We extracted 2185 inversions from gnomAD, 3468 inversions from DGV, 920 inversions from 1KGP, 414 inversions from the data released by Ebert et al., and 339 inversions from the call set published by Porubsky et al. The summary statistics of inversion length in each dataset are provided in Table 1. gnomAD shows a more even distribution regarding size and displays the largest events (Supplementary Fig. 6), including a 118.67 Mb pericentric inversion (INV_CHR5_77480914). Most of DGV inversions (75%) are between 0.035 kb and 24.22 kb. 1KGP inversions tend to be smaller as the median length of 0.831 kb, whereas Ebert et al. and Porubsky et al. show the highest median length of 293.19 kb and 251.71 kb, respectively.

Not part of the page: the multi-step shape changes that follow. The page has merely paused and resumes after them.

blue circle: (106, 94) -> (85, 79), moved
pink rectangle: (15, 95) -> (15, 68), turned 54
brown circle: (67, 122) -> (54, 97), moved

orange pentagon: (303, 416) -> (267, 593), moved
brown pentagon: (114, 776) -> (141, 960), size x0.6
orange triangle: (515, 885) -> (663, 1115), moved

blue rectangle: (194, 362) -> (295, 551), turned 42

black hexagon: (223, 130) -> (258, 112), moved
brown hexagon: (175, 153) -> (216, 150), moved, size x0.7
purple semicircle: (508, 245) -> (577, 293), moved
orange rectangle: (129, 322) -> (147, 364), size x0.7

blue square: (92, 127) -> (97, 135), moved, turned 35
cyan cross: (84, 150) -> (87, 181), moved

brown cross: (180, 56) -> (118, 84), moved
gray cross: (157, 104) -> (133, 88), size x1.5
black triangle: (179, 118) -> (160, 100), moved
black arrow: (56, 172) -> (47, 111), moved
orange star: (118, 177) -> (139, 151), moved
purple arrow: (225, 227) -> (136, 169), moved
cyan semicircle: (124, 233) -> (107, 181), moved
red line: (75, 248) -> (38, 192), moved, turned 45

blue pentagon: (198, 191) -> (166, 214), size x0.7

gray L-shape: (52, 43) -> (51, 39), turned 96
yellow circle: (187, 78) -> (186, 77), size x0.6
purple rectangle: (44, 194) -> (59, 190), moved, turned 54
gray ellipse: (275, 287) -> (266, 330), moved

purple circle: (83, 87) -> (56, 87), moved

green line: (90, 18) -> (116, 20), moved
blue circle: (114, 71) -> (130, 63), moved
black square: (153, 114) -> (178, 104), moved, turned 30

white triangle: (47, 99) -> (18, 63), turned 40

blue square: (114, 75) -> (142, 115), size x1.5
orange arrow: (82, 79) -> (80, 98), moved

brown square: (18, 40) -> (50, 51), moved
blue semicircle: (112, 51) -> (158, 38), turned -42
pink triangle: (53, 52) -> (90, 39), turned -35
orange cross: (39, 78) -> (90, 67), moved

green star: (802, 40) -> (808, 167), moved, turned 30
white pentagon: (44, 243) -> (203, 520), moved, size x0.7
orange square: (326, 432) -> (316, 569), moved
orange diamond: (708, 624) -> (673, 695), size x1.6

Estimating redundancy among the inversions available from different datasets
We investigated the number of common and dataset-specific inversions across different datasets using very stringent criteria based on the start and end locations of the inversions (Supplementary Fig. 7). Redundancies in the datasets are expected due to the overlap of samples reported in distinct publications (e.g., Ebert et al. and Porubsky et al.) or inclusion of datasets into publicly shared ones (e.g., gnomAD v.2 is included in DGV). We observed very little redundancy for inversions among the individual datasets (Supplementary Fig. 7) because the different applied sequencing technologies provided distinct resolutions concerning breakpoint junctions. We then decreased the stringency to intersect inversions in each dataset with at least 50% of their sequence (Supplementary Fig. 8). The inversions in gnomAD and DGV share (49.4% and 77.2%) more inversions with each other compared to other datasets. 78.3% of 1KGP inversions overlap with at least one inversion in gnomAD. Around 70% of inversions in Ebert et al. and Porubsky et al. overlap with each other.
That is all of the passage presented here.